Bari. “Tutto per mio figlio”, regia di Umberto Marino, è stato presentato in anteprima nazionale presso il Teatro Kursaal di Bari, in occasione della tredicesima edizione del “BIF&ST International Film&tv Festival”, opera realizzata in virtù della co-produzione tra Rai-Fiction e Compagnia Leone Cinematografica, la quale si è avvalsa della proficua collaborazione della SIEDAS (Società Italiana Esperti di Diritto delle Arti e dello Spettacolo) e in particolare del contributo del socio Paolo Miggiano.
Un format concepito per il grande pubblico televisivo che ha il pregio di raccontare, attraverso la finzione, una vicenda realmente accaduta in terra di Camorra. Siamo in pieni anni ’90 e in alcune piazze mercatali, sparse tra il basso Lazio e la Campania, insistono asfittiche reti criminali in ogni settore del commercio ambulante, guidate dagli emissari del clan che detiene il potere nella zona.
Raffaele Acampora è un padre di famiglia onesto che è costretto a svegliarsi alle 4 del mattino per raggiungere il posto di lavoro, per garantire ai suoi quattro figli un futuro diverso dal suo e quello che ha è l’unico mestiere che sa fare: l’ambulante di animali. Giuseppe Zeno si cala con talento nell’impegnativo ruolo di protagonista che, a testa alta, chiede diritti e tutele non solo per sé ma per l’intera categoria che si assume l’impegno di rappresentare.
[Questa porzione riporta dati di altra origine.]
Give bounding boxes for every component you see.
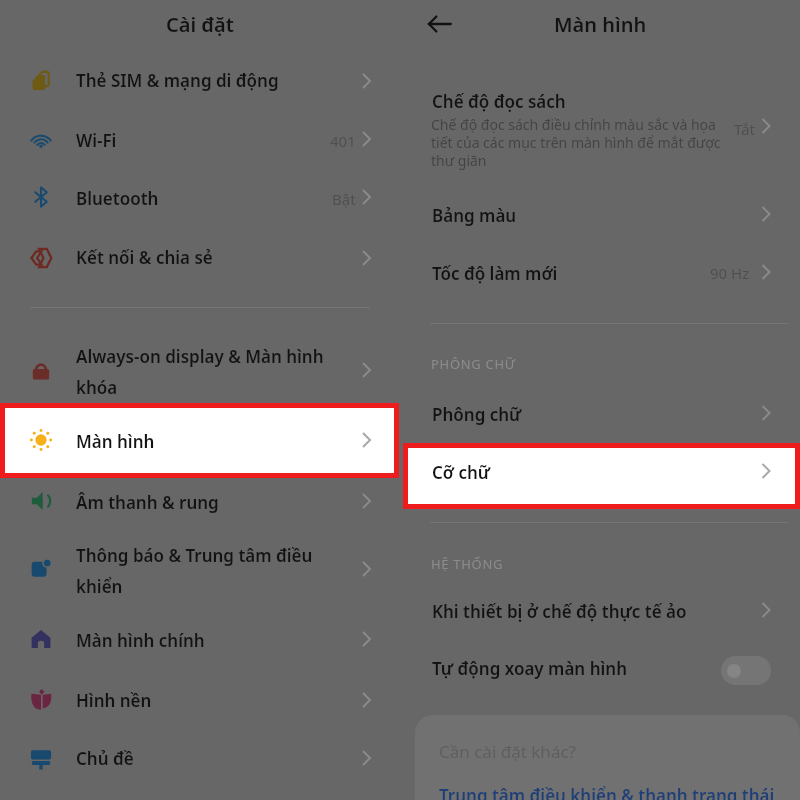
- staticText: Âm thanh & rung: [76, 491, 331, 514]
- staticText: Hình nền: [76, 689, 331, 712]
- staticText: Kết nối & chia sẻ: [76, 246, 331, 269]
- staticText: Cài đặt: [166, 11, 234, 38]
- button[interactable]: [400, 588, 800, 632]
- staticText: Chế độ đọc sách điều chỉnh màu sắc và họ…: [431, 115, 761, 170]
- staticText: Khi thiết bị ở chế độ thực tế ảo: [432, 600, 687, 623]
- staticText: Màn hình chính: [76, 629, 331, 652]
- staticText: PHÔNG CHỮ: [431, 355, 516, 373]
- button[interactable]: [0, 618, 400, 664]
- staticText: Phông chữ: [432, 403, 522, 426]
- button[interactable]: [0, 176, 400, 222]
- button[interactable]: [400, 82, 800, 172]
- staticText: Tốc độ làm mới: [432, 262, 558, 285]
- staticText: HỆ THỐNG: [431, 555, 504, 573]
- staticText: Cần cài đặt khác?: [439, 740, 576, 763]
- staticText: Wi-Fi: [76, 129, 331, 152]
- button[interactable]: [405, 445, 798, 507]
- staticText: Chế độ đọc sách: [432, 90, 566, 113]
- button[interactable]: [0, 480, 400, 526]
- button[interactable]: Auto rotate screen toggle: [721, 656, 771, 685]
- staticText: Always-on display & Màn hình khóa: [76, 345, 331, 399]
- staticText: Bảng màu: [432, 204, 517, 227]
- staticText: Bluetooth: [76, 187, 331, 210]
- button[interactable]: [0, 542, 400, 600]
- button[interactable]: [0, 678, 400, 724]
- button[interactable]: [0, 419, 400, 465]
- button[interactable]: [0, 118, 400, 164]
- staticText: Bật: [332, 189, 356, 209]
- staticText: Chủ đề: [76, 747, 331, 770]
- staticText: Thẻ SIM & mạng di động: [76, 69, 331, 92]
- staticText: Tự động xoay màn hình: [432, 657, 627, 680]
- button[interactable]: [400, 250, 800, 294]
- staticText: 90 Hz: [710, 263, 750, 283]
- button[interactable]: Back: [418, 2, 462, 46]
- button[interactable]: [0, 736, 400, 782]
- staticText: Màn hình: [76, 430, 331, 453]
- button[interactable]: [0, 343, 400, 401]
- button[interactable]: [0, 58, 400, 104]
- staticText: Tắt: [734, 119, 755, 139]
- staticText: 401: [330, 131, 356, 151]
- button[interactable]: [400, 392, 800, 434]
- button[interactable]: [400, 648, 800, 692]
- staticText: Màn hình: [554, 11, 647, 38]
- button[interactable]: [400, 192, 800, 236]
- staticText: Trung tâm điều khiển & thanh trạng thái: [439, 784, 775, 800]
- staticText: Cỡ chữ: [432, 461, 491, 484]
- staticText: Thông báo & Trung tâm điều khiển: [76, 544, 331, 598]
- button[interactable]: [0, 235, 400, 281]
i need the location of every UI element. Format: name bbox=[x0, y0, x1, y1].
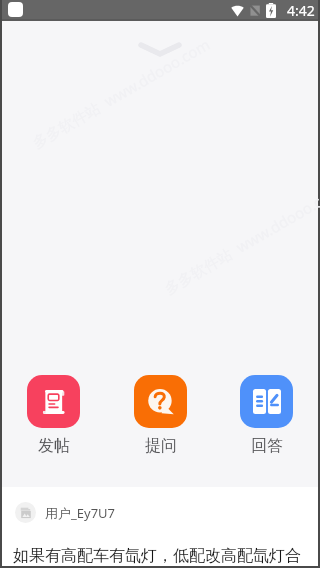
staticText: 如果有高配车有氙灯，低配改高配氙灯合适吗？会不会影响 bbox=[13, 546, 309, 566]
staticText: 回答 bbox=[251, 436, 283, 456]
staticText: 4:42 bbox=[287, 1, 315, 20]
button[interactable]: 用户_Ey7U7 bbox=[15, 502, 305, 523]
button[interactable]: 回答 bbox=[240, 375, 293, 456]
staticText: 发帖 bbox=[38, 436, 70, 456]
staticText: 用户_Ey7U7 bbox=[45, 504, 116, 522]
staticText: 提问 bbox=[145, 436, 177, 456]
staticText: 多多软件站 www.ddooo.com bbox=[160, 180, 320, 298]
button[interactable]: 发帖 bbox=[27, 375, 80, 456]
button[interactable]: 提问 bbox=[134, 375, 187, 456]
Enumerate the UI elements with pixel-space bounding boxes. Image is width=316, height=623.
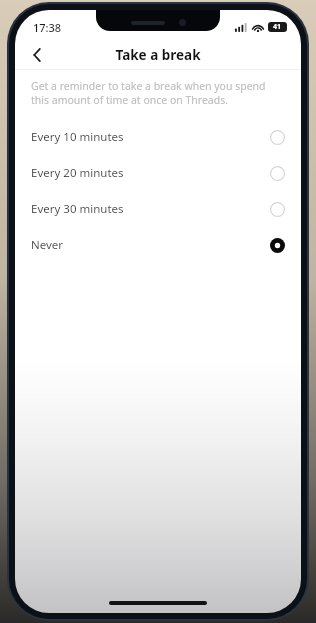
button[interactable]: Back [21, 40, 53, 70]
staticText: Every 30 minutes [31, 201, 270, 217]
staticText: Get a reminder to take a break when you … [31, 79, 285, 107]
staticText: Every 20 minutes [31, 165, 270, 181]
button[interactable]: Never [15, 227, 301, 263]
button[interactable]: Every 30 minutes [15, 191, 301, 227]
staticText: Take a break [115, 46, 201, 64]
staticText: Every 10 minutes [31, 129, 270, 145]
button[interactable]: Every 10 minutes [15, 119, 301, 155]
staticText: 17:38 [33, 20, 62, 35]
staticText: Never [31, 237, 270, 253]
staticText: 41 [273, 22, 282, 32]
button[interactable]: Every 20 minutes [15, 155, 301, 191]
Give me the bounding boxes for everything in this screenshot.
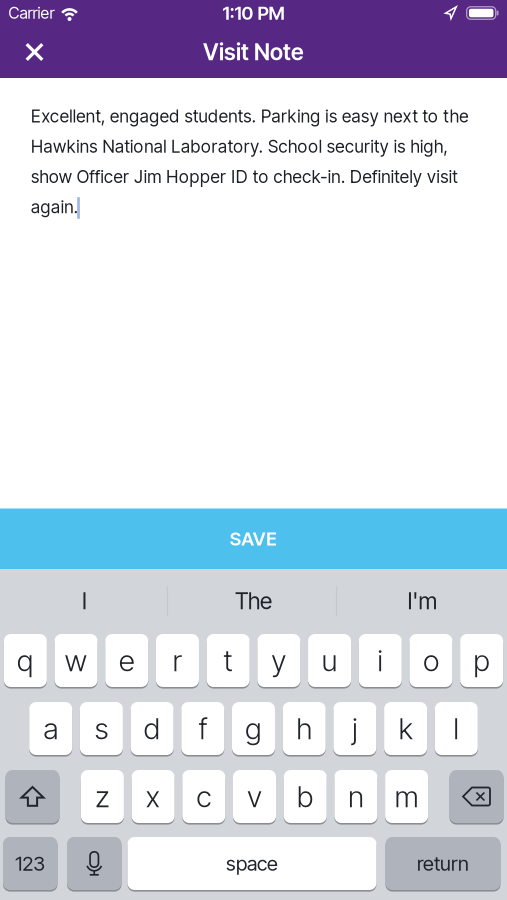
staticText: c <box>196 779 211 814</box>
staticText: I'm <box>408 588 438 614</box>
staticText: e <box>119 643 135 678</box>
staticText: h <box>296 711 312 746</box>
staticText: p <box>473 643 490 678</box>
staticText: t <box>223 643 233 678</box>
staticText: z <box>95 779 110 814</box>
staticText: l <box>453 711 459 746</box>
staticText: space <box>226 852 278 875</box>
staticText: The <box>235 588 272 614</box>
staticText: o <box>423 643 439 678</box>
staticText: q <box>17 643 34 678</box>
staticText: a <box>43 711 58 746</box>
staticText: Visit Note <box>203 39 304 65</box>
staticText: Hawkins National Laboratory. School secu… <box>31 136 448 157</box>
staticText: Carrier <box>8 4 54 22</box>
staticText: s <box>94 711 108 746</box>
staticText: m <box>395 779 419 814</box>
staticText: f <box>198 711 207 746</box>
staticText: d <box>144 711 161 746</box>
staticText: again. <box>31 197 78 217</box>
staticText: show Officer Jim Hopper ID to check-in. … <box>31 166 457 187</box>
staticText: SAVE <box>230 528 277 550</box>
staticText: w <box>64 643 88 678</box>
staticText: return <box>417 852 469 875</box>
staticText: 1:10 PM <box>222 2 284 24</box>
staticText: I <box>82 588 87 614</box>
staticText: y <box>271 643 286 678</box>
staticText: Excellent, engaged students. Parking is … <box>31 106 468 126</box>
staticText: r <box>172 643 182 678</box>
staticText: 123 <box>15 852 45 875</box>
staticText: i <box>377 643 383 678</box>
staticText: b <box>297 779 314 814</box>
staticText: x <box>146 779 161 814</box>
staticText: v <box>247 779 262 814</box>
staticText: n <box>348 779 364 814</box>
staticText: g <box>245 711 262 746</box>
staticText: u <box>322 643 338 678</box>
staticText: j <box>352 711 358 746</box>
staticText: k <box>399 711 413 746</box>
E così che Raffaele fonda un sindacato autonomo nel suo paese, pesantemente condizionato dalle incessanti richieste estorsive del clan Formicola e con poche centinaia di tessere tenta di rivendicare i diritti essenziali di ciascun lavoratore per contrastare, con gli strumenti previsti dalla legge, lo sfruttamento e il degrado al quale lui e i suoi colleghi sono costretti a vivere. Nel giro di pochissimo il taglieggiamento del clan diventa sempre più pressante e chi non sta al regime della tangente ha solo una strada davanti a sé: andare via.
Le azioni ritorsive con metodo mafioso non tardano ad arrivare: la macchina bruciata, gli animali ammazzati, violenza fisica e minacce tutt’altro che celate a fermarsi, a non proseguire lungo la strada della giustizia. Il clima si fa cupo, i toni diventano disperati ed imploranti, in particolare quelli della moglie di Raffaele, interpretata da una brillante Antonia Truppo. Parimenti gli amici e colleghi del mercato cederanno al compromesso, alla rassegnazione che nulla possa cambiare, alla paura. Il capo clan (Roberto De Francesco), dalla sala colloqui del carcere continua a dettare legge e se parla di “vacanze” sta dicendo alla moglie, una imperterrita Tosca D’Acquino, che a breve le proteste dei lavoratori finiranno e tornerà ad operare l’implacabile e unica legge imperante in quel Sud Italia. È solo una questione di tempo.
La Camorra non perdona chi non si sottomette ad essa, chi non paga ma soprattutto chi ha il coraggio di denunciare. “Tutto per mio figlio” è un film tv che ripercorre i connotati di molte, troppe storie di resistenza di quegli “eroi inconsapevoli” che hanno dato dignità al lavoro scegliendo ogni giorno da che parte stare. Raffaele Acampora come altri imprenditori e sindacalisti “vittime innocenti della criminalità organizzata”, decide di denunciare mettendoci la faccia, scrivendo di proprio pugno esposti firmati, atti a perseguire la responsabilità penale dei suoi estorsori.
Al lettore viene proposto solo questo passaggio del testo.